As I read the article, I realized why Aaron had typed "duh" in response to it. He liked the article, but he thought it was sad that something like this is now considered a novel idea when it should be obvious. Aaron had grown up living the kind of life where there was plenty of time for play and daydreaming. In fact, allowing for it was part of the working philosophy of our home and homeschool. More than ten years ago, I wrote this (excerpted from a longer piece):
"I can't stress enough that if you give your young children freedom to play, even while other kids their ages are filling out blanks in a workbook, you'll be amazed later at how much education was really going on. Let them think, wonder, and create as they lie in the grass, play legos, stack blocks, swing, catch grasshoppers, bounce a ball, and build forts. I think when we take them from these valuable endeavors to have them sit at a table or desk with workbooks for hours, we begin to strangle something precious. Play will move naturally into study as children mature if we give them plenty of time and freedom. Allow their interests to develop and run their natural courses, and you will see amazing results. Let those seeds germinate, and watch your kids blossom in their time.
"Don't lose sight of the fact that there is an important relationship between play and learning. What can look like dawdling or time wasting may not be at all. When my 13-year-old son was younger, he took forever to wash the dinner dishes, and after nagging him again and again to hurry, I finally realized that he wasn't dawdling. He was doing water buoyancy and displacement experiments with the dishes! I saw this, and I asked myself how important is it that he finishes those dishes within a certain amount of time?" Usually it wasn't. Aaron turns almost everything he does into an experiment or an analysis of how something works..."

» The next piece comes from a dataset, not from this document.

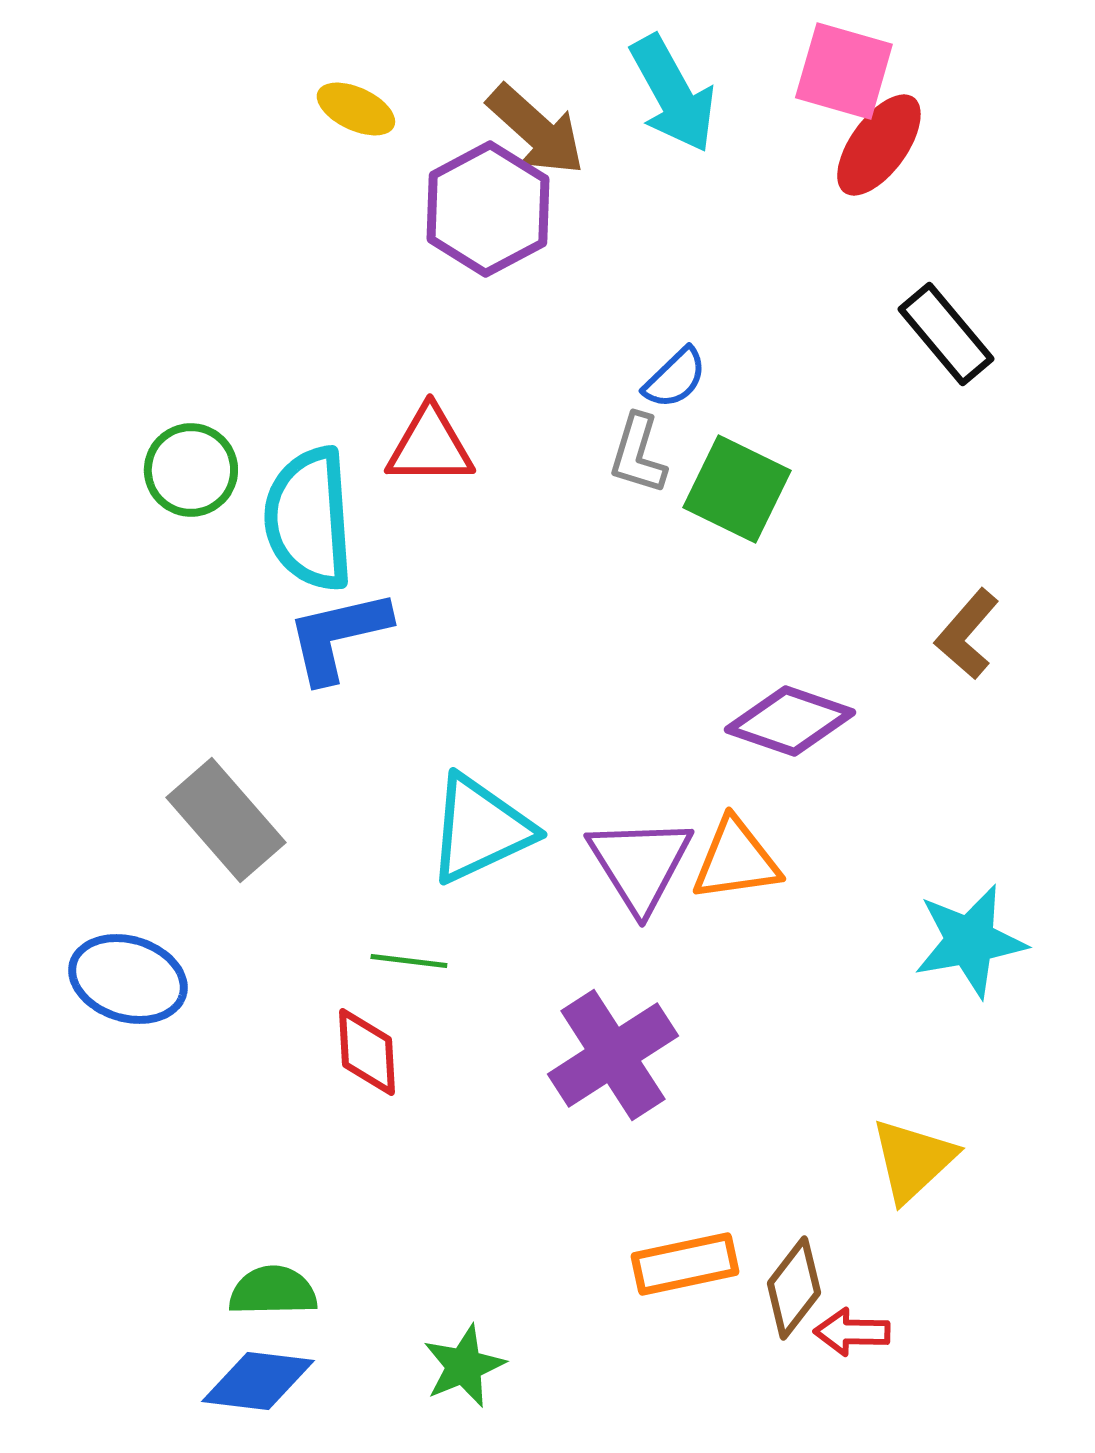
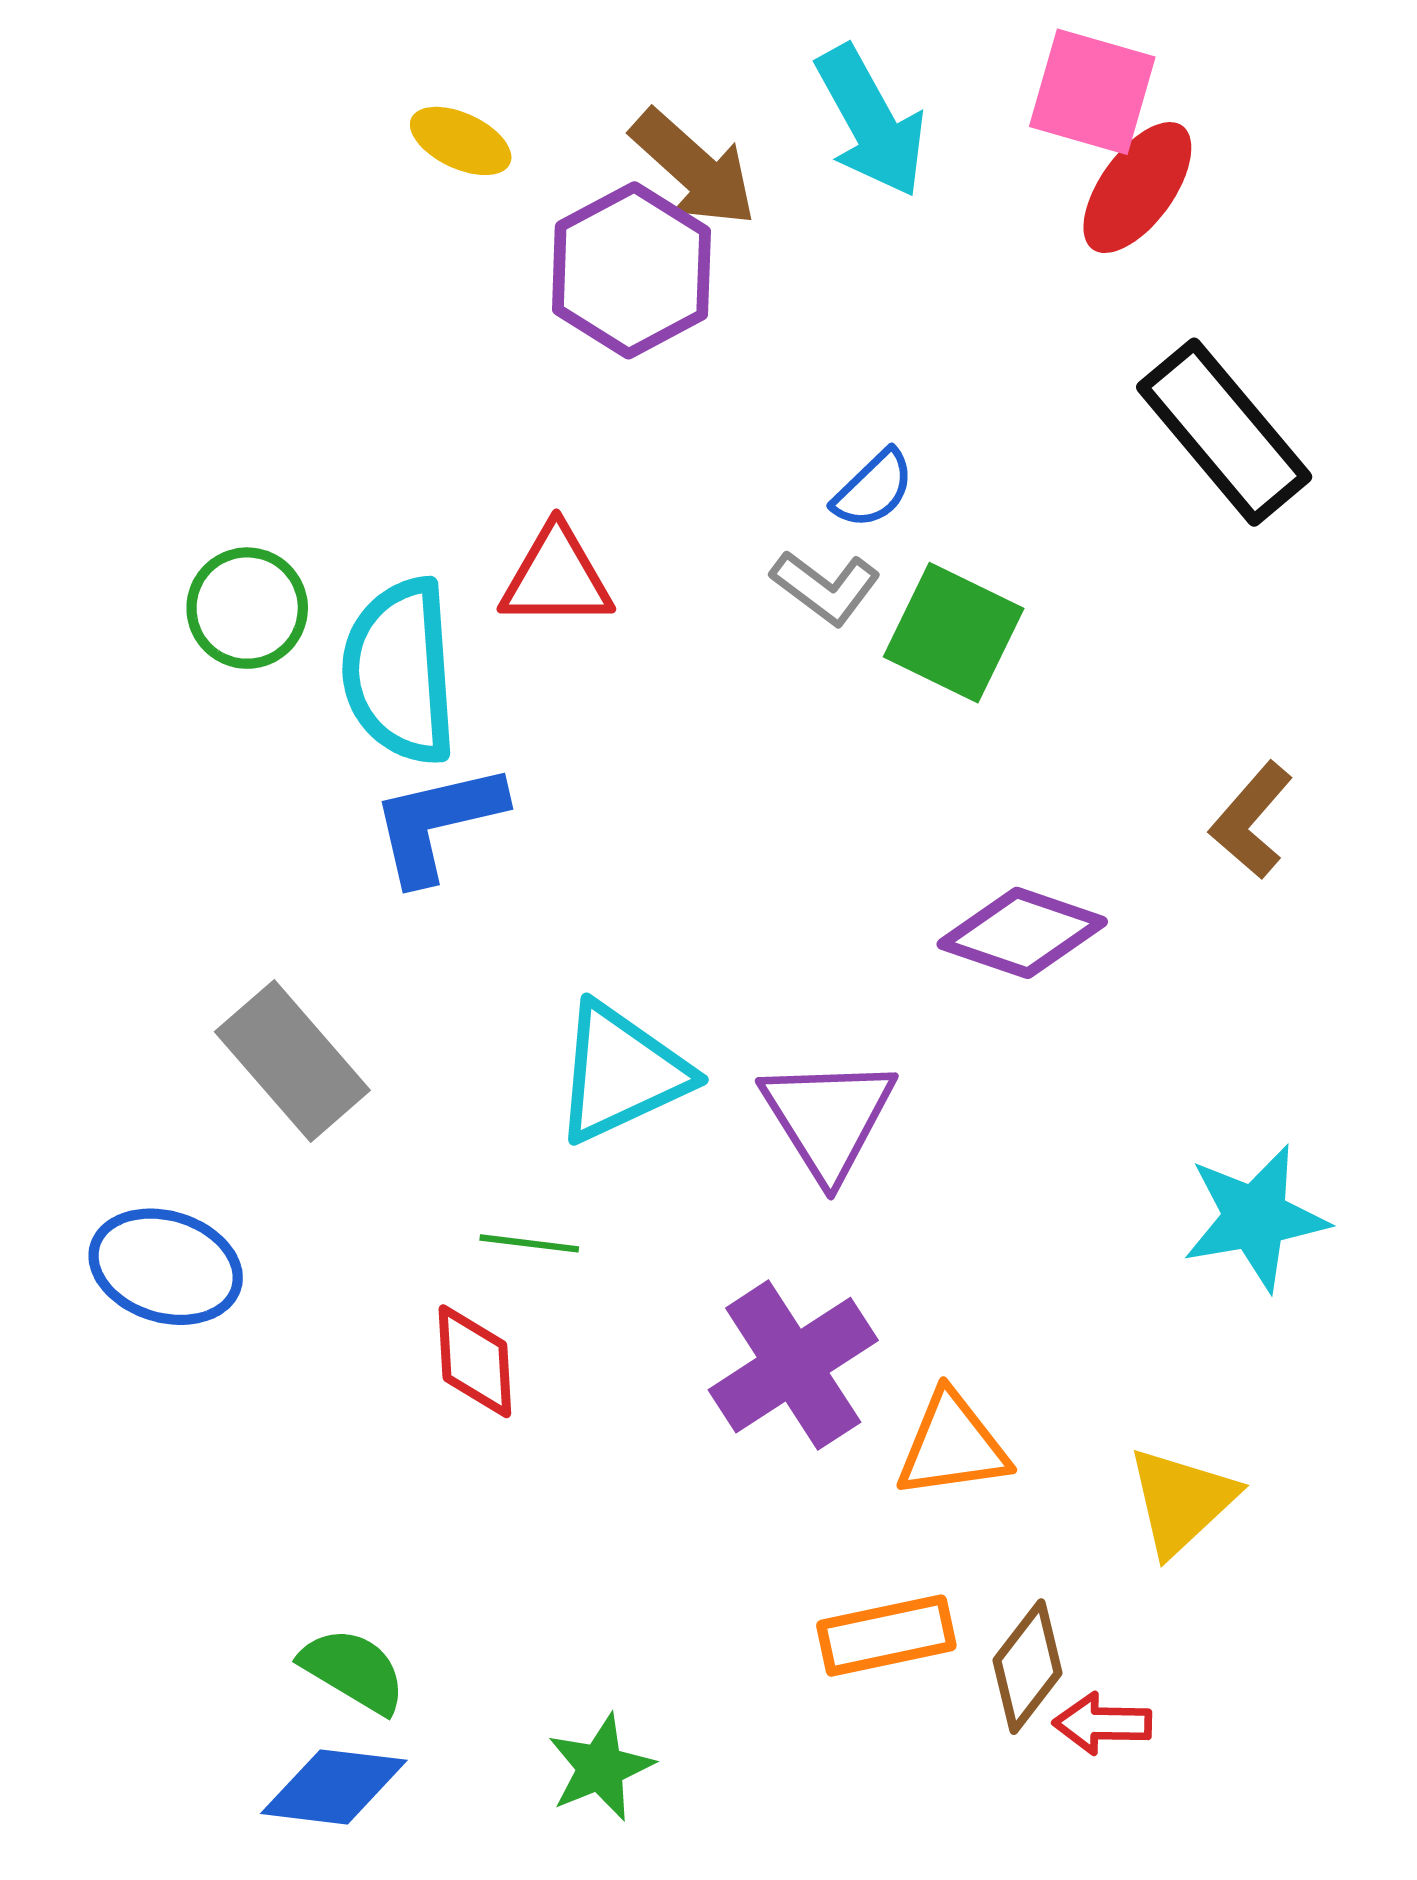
black rectangle: (946, 334) -> (1224, 432), size x1.4
gray L-shape: (638, 454) -> (826, 587), turned -70
orange triangle: (736, 860) -> (952, 1445), moved
green semicircle: (273, 1291) -> (353, 1670), turned 32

You know, we really do live in a culture so fixated on focus and efficiency and measurable achievement that we have come to see slower, seemingly unproductive pursuits like daydreaming, wondering, and imagining as time-wasting, lack of attention, or even laziness. They don't seem to get us anywhere. They seem unconnected to progress, and we're looking for progress. We want visible, tangible results, but sometimes the best things can't be seen or measured!
I said in this post that play might be just about the most important thing a child can do. And a child's truly free play, and ultimately his best education, really is, I think, rooted in, and guided by, daydreaming, wonder, curiosity, and imagination. All of those unseen qualities matter!
Play, daydreaming, imagination, and learning are all profoundly related, and the intellectual sophistication of these quiet pursuits continually grows and gradually develops into a unique and powerful education, not just for a child, but for all of us, for an entire lifetime. Creative play can actually be seen as one tangible (and very important) product of a learning, growing, creative mind. We need vision for valuing this type of pursuit!
So, whatever school or homeschool schedule you follow, whatever methods for learning you implement, whatever your educational program, I highly recommend lots and lots of time and freedom in a child's life for daydreaming and play.